NEW YORK (CNN/Money) -
It's the question Ronald Reagan used to win the presidency in 1980: Are you better off now than you were four years ago?
The question, which Reagan asked 24 years ago in his debate with then-incumbent Jimmy Carter, was the key moment in that campaign's closing days. At a time of high interest rates and high unemployment, many voters answered the question with a resounding no.
With this year's race a dead heat a day before most voters head to the polls, the answer to the question could determine the next president. But the answer doesn't appear quite as clear as it seemed in 1980.
A slew of numbers are offered up by both campaigns. Here are some of the key numbers that might help voters find an answer.
A report released Monday shows that take-home pay is up slightly compared to four years ago. Disposable personal income for Americans, after taxes, was $29,251 in the third quarter, up 5.6 percent from the third quarter of 2000, adjusted for inflation.
Much of that gain is due to the tax cuts passed by the Bush administration -- total tax payments by individuals fell 16 percent from four years ago -- but the 5.6 percent disposable income gain over four years is not that strong.
When Reagan asked his question of Carter, U.S. wage earners had seen an average gain of 6.6 percent, even adjusted for the much higher inflation at that time. But it is stronger than the 3.4 percent growth during the four years preceding the unsuccessful 1992 re-election bid of the president's father, President George H.W. Bush.
Federal Reserve statistics show that household net worth is clearly up from four years ago. The driver: the strong housing market and home values.
Fed statistics show that household net worth is up about 9.3 percent to $45.9 trillion nationwide, a gain of about $3.9 trillion.

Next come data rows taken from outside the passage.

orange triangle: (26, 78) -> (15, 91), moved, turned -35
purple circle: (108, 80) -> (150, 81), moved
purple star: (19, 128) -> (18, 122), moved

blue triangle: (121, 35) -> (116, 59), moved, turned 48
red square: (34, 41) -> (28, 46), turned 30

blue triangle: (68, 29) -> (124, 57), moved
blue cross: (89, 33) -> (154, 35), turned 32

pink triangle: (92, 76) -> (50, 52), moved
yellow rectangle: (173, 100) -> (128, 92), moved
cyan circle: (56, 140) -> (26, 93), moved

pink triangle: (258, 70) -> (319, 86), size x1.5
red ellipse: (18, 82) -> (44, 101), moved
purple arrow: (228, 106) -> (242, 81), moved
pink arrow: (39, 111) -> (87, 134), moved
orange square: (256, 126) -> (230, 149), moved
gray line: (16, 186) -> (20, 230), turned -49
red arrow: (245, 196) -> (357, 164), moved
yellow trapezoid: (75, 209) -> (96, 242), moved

But more than half the increase in net worth, 56 percent, is largely from rising home prices, which jumped 40 percent. By comparison, the value of more liquid assets, such as bank deposits, stocks, bonds and mutual funds held by individuals, fell about 1 percent overall, due to the 21 percent drop in stocks during the period.
In addition, total household debt jumped about 38 percent to $9.7 trillion, driven mainly by a big increase in mortgage debt, as consumers refinanced and cashed out some equity. But the Fed also shows relatively little change in the debt payments as a percentage of personal income, thanks to lower interest rates.

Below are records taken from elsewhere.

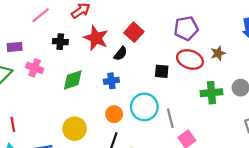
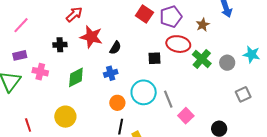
pink line: (41, 15) -> (21, 25), moved
red square: (134, 32) -> (144, 14), moved
brown star: (218, 53) -> (203, 25), moved
green cross: (211, 93) -> (202, 59), moved, turned -36
yellow circle: (75, 129) -> (65, 117), moved

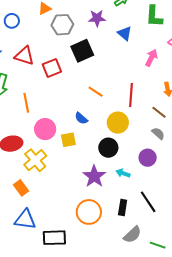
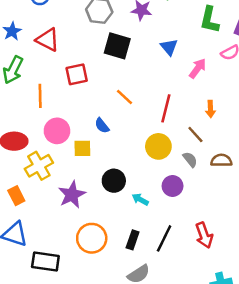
blue triangle: (125, 33) -> (169, 47), moved
black square: (82, 51) -> (117, 46), turned 30
red square: (52, 68) -> (77, 74), moved
yellow circle: (118, 123) -> (158, 146), moved
black circle: (108, 148) -> (114, 181), moved
purple star: (94, 176) -> (72, 195), moved
black line: (148, 202) -> (164, 238), turned 50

The labor market has received the greatest attention of any economic issue on the campaign trail.
President Bush frequently repeats that today's unemployment rate of 5.4 percent is good by historical standards and that employers have added jobs over the last 12 months. Democratic challenger John Kerry is always quick to point out that this is the first administration since that of President Herbert Hoover during the Great Depression to lose jobs during the first four years in office.
Both are right, using the Labor Department's monthly employment report. Employers outside the farm sector have added 1.7 million jobs compared to September 2003, according to the most recent reports. But there are also about 585,000 fewer jobs now than when President Bush took office in January 2001. And after three strong months of job growth in the spring, the most recent reports have trailed economists' forecasts.
The president is clearly hurt by any comparisons to the white-hot employment market of 2000. In
April 2000, the unemployment rate had fallen to a three-decade low of 3.8 percent, and it stood at only 3.9 percent in October of that year, as voters went to the polls.